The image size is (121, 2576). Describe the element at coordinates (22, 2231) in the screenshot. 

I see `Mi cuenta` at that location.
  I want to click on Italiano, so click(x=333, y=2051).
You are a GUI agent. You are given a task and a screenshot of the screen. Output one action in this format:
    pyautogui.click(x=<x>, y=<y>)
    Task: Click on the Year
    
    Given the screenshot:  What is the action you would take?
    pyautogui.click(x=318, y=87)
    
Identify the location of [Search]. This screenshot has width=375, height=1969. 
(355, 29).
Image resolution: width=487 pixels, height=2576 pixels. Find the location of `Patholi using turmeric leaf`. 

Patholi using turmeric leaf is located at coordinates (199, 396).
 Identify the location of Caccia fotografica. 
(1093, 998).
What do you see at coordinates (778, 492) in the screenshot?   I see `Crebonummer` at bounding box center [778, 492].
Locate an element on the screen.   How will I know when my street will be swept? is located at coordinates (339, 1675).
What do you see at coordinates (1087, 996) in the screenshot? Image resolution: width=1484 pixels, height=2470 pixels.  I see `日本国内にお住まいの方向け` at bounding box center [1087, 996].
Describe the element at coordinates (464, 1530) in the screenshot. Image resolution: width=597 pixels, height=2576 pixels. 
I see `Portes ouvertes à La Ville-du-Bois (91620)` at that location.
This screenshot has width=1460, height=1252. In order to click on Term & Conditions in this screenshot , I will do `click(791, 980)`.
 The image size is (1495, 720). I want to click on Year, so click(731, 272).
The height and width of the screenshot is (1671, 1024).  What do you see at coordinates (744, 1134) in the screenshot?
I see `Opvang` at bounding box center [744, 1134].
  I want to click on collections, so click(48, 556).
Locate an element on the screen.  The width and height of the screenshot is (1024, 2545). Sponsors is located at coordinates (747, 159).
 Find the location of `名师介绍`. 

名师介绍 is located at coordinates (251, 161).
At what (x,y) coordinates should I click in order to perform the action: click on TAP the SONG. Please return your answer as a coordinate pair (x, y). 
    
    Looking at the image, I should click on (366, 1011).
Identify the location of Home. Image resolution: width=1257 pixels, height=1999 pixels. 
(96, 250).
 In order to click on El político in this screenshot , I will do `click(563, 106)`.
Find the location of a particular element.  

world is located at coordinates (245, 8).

What is being asked: Retype, in the same exact form, the lines of the material above from the line holding "pyautogui.click(x=<x>, y=<y>)" through the line holding "What do you see at coordinates (1087, 996)".

Exercise output:
    pyautogui.click(x=<x>, y=<y>)
    Task: Click on the Year
    
    Given the screenshot:  What is the action you would take?
    pyautogui.click(x=318, y=87)
    
Identify the location of [Search]. This screenshot has width=375, height=1969. 
(355, 29).
Image resolution: width=487 pixels, height=2576 pixels. Find the location of `Patholi using turmeric leaf`. 

Patholi using turmeric leaf is located at coordinates (199, 396).
 Identify the location of Caccia fotografica. 
(1093, 998).
What do you see at coordinates (778, 492) in the screenshot?   I see `Crebonummer` at bounding box center [778, 492].
Locate an element on the screen.   How will I know when my street will be swept? is located at coordinates (339, 1675).
What do you see at coordinates (1087, 996) in the screenshot? Image resolution: width=1484 pixels, height=2470 pixels.  I see `日本国内にお住まいの方向け` at bounding box center [1087, 996].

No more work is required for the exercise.